Some of the financial firms eyeing a move to the $3.1 billion One Vanderbilt may be having mixed emotions over the impact of the observation deck planned for floors close to the twisty top of the 1,301-foot-high skyscraper.

While tourists and New Yorkers alike love to gawk at killer views made available to the masses from such decks, the C-suite occupants of the building seem to be worried the extra visitors could interfere with their own employees.

Let’s recall that so far, 30 Hudson Yards having an observation deck hasn’t deterred Time Warner or other large office tenants from taking dibs at the far West Side building, or concerned tenants at the Big Apple’s observatory champ, the Empire State Building — or at Rockefeller Center.

And remember, the 1.7-million-square-foot One Vandy sits next to one of the world’s greatest transportation hubs on East 42nd Street, which already counts 19.2 million annual visitors.

SL Green is also installing $220 million in transit improvements at One Vandy that will include a block-long dedicated pedestrian area on Vanderbilt Avenue, an underground concourse to create East Side access for 65,000 Long Island Rail Road passengers and a huge waiting room under its base.

That makes the thought of execs turning their noses up at a projected 1.8 million yearly observatory goers almost laughable — after all, the location is literally at Grand Central Terminal and the observatory will be accessed from an underground passage through one of its main concourses.

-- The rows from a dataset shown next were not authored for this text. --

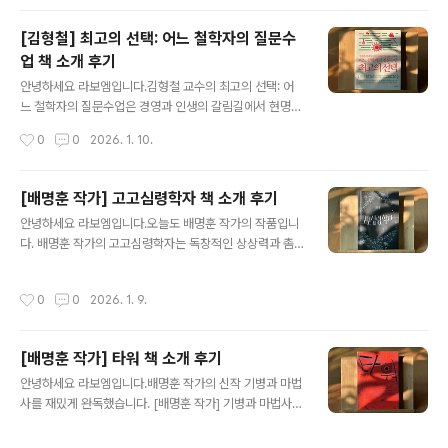
는 마을 이름을 발견하고, 곧장 소..
사랑하는 한 사람의 진솔한 고백을 담고 있습니다. 28편의
영화와 만화, 게임, 애니메이션에 대한 글을 통해, 저자는
[김형철] 최고의 선택: 어느 철학자의 질문수
영화가 단순한 오락이 아니라 우리 삶의 일부임을, 또 영화
업 책 소개 후기
를 ‘쓴다’는 것이 어떤 의미인지를 깊이 있게 이야기하고 있
글 내용
습니다.영화에 대한 고백, 그리고 글쓰기의 의미책의 서문
안녕하세요 라보엠입니다.김형철 교수의 최고의 선택: 어
에서 저자는 “영화 글쓰기는 자신이 본 영화를 닮고 싶어
느 철학자의 질문수업은 경영과 인생의 갈림길에서 현명한
한다”고 말합니다. 영화와 하나가 될 수 없는 영화 글쓰기
결정을 내리고 싶은 이들에게 ‘철학적 질문’의 힘을 전하는
작성시간
0
0
2026. 1. 10.
는 신기루를 쫓는 것과 같지만, 계속 써 내려가며 자기 마음
책입니다. 저자는 연세대학교 철학과 교수로, 다양한 기업
속 얼룩을 확인해야 한다고..
과 조직에서 강연하며 실제 현장에서 마주하는 리더십과
선택의 문제를 깊이 고민해왔습니다. 이 책은 숫자와 논리,
[배명훈 작가] 고고심령학자 책 소개 후기
즉각적인 해답에만 의존하는 경영서와 달리, 진짜 리더와
글 내용
안녕하세요 라보엠입니다.오늘도 배명훈 작가의 작품입니
현명한 선택이란 무엇인지 철학자의 시선으로 풀어내고 있
다. 배명훈 작가의 고고심령학자는 독창적인 상상력과 촘
습니다.비즈니스와 인생의 딜레마, 철학으로 답하다이 책
촘한 서사가 돋보이는 다섯 번째 장편소설입니다. 이 작품
은 경영자, 리더, 그리고 인생의 중요한 결정을 앞둔 모든
은 ‘고고심령학’이라는 가상의 학문을 소재로 삼아, 현실과
이들이 반드시 마주치는 22개의 현실적 딜레마를 제시합
작성시간
0
0
2026. 1. 9.
환상이 절묘하게 교차하는 미스터리 판타지의 세계를 펼쳐
니다. “팀원이 큰 잘못을 저질렀을 때 어떻게 할 것인가?”,
보입니다. 고고심령학은 고고학 연구에 심령현상을 접목시
“조직개편은 어떻게 해야 하는가?”, ..
킨 학문으로, 문자로 남지 않은 고대 언어나 생활양식을 연
[배명훈 작가] 타워 책 소개 후기
구하기 위해 그 시대의 혼령을 불러내어 직접 관찰하고 질
글 내용
문하는 방식입니다. 표준국어대사전에도 없는 이 신조어는
안녕하세요 라보엠입니다.배명훈 작가의 신작 기병과 마법
배명훈 작가의 상상력에서 탄생한, 완전히 새로운 세계의
사를 재밌게 완독했습니다. [배명훈 작가] 기병과 마법사
문을 엽니다.독특한 설정과 흡입력 있는 전개소설의 주인
신간 책 소개 후기안녕하세요 한스입니다.신간은 잘 안사
공은 한국 고고심령학계를 대표하는 문인지 박사의 제자,
는 편인데, 배명훈 작가의 신작이 나와 출간일에 구매했습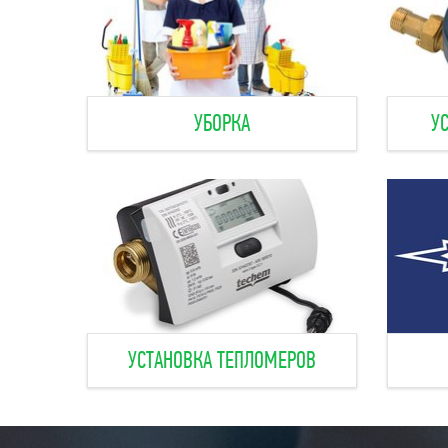
УБОРКА
У
УСТАНОВКА ТЕПЛОМЕРОВ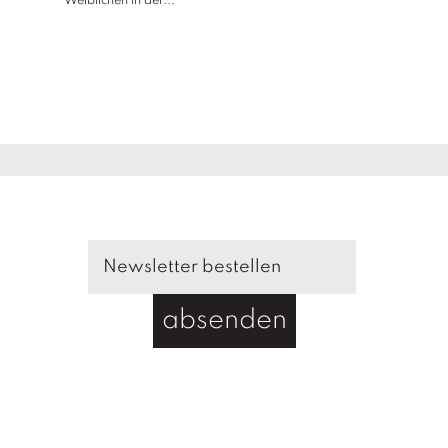
Weiblichen in der...
absenden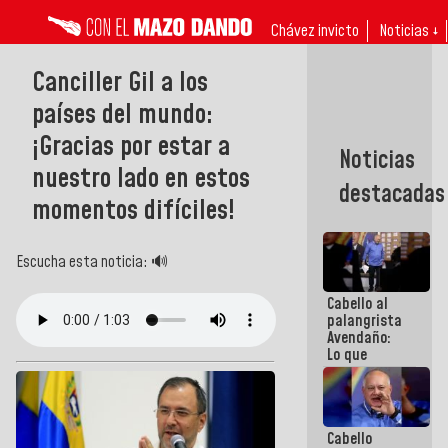
Chávez invicto
Noticias ↓
Canciller Gil a los
países del mundo:
¡Gracias por estar a
Noticias
nuestro lado en estos
destacadas
momentos difíciles!
Escucha esta noticia: 🔊
Cabello al
palangrista
Avendaño:
Lo que
vayas a
escribir
hazlo hoy
por que no
Cabello
sabemos si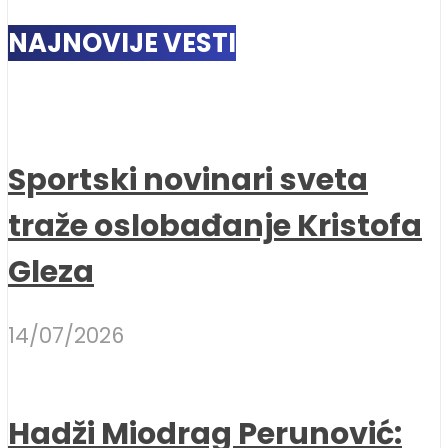
NAJNOVIJE VESTI
Sportski novinari sveta
traže oslobađanje Kristofa
Gleza
14/07/2026
Hadži Miodrag Perunović: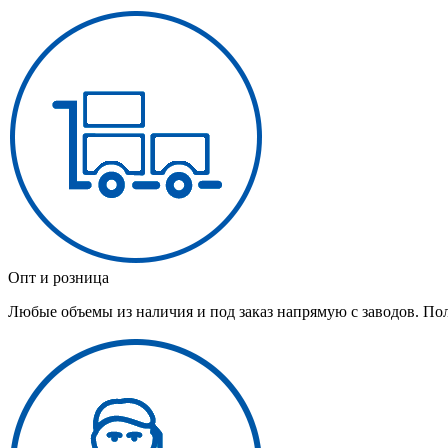
Опт и розница
Любые объемы из наличия и под заказ напрямую с заводов. По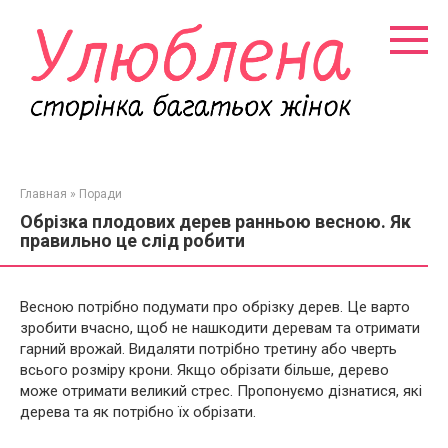
Перейти
к
контенту
Главная
»
Поради
Обрізка плодових дерев ранньою весною. Як
правильно це слід робити
Весною потрібно подумати про обрізку дерев. Це варто
зробити вчасно, щоб не нашкодити деревам та отримати
гарний врожай. Видаляти потрібно третину або чверть
всього розміру крони. Якщо обрізати більше, дерево
може отримати великий стрес. Пропонуємо дізнатися, які
дерева та як потрібно їх обрізати.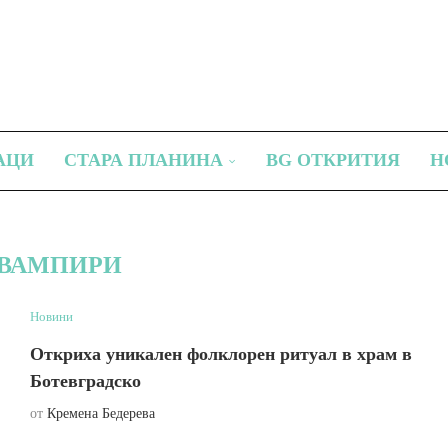
АЦИ
СТАРА ПЛАНИНА
BG ОТКРИТИЯ
Н
ВАМПИРИ
Новини
Откриха уникален фолклорен ритуал в храм в
Ботевградско
от
Кремена Бедерева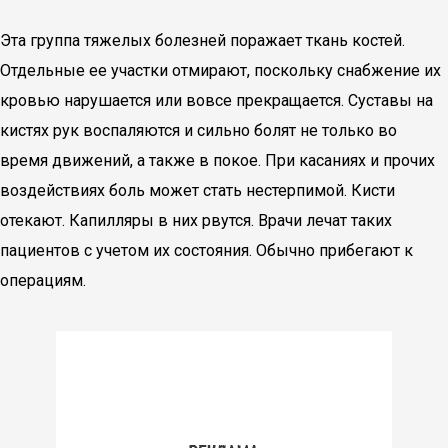
Эта группа тяжелых болезней поражает ткань костей.
Отдельные ее участки отмирают, поскольку снабжение их
кровью нарушается или вовсе прекращается. Суставы на
кистях рук воспаляются и сильно болят не только во
время движений, а также в покое. При касаниях и прочих
воздействиях боль может стать нестерпимой. Кисти
отекают. Капилляры в них рвутся. Врачи лечат таких
пациентов с учетом их состояния. Обычно прибегают к
операциям.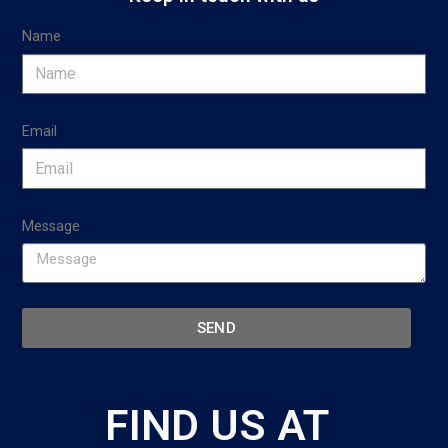
Name
Email
Message
SEND
FIND US AT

Sources tell me that developer SL Green Realty Corp. and its partners, the National Pension Service of Korea and Hines, proposed — perhaps in jest — that the concerned firms simply make up the observatory’s projected $42 million in net revenue (from $77 million in gross proceeds) and they will boot the observatory.

“That is 1,000 percent not true. They are committed to building the observatory,” a spokeswoman for SL Green said.

“This is a laughable premise,” she added. “World-class observatories have helped establish New York’s most iconic addresses and attract top tenants — in fact, every potential tenant we talk to loves it.”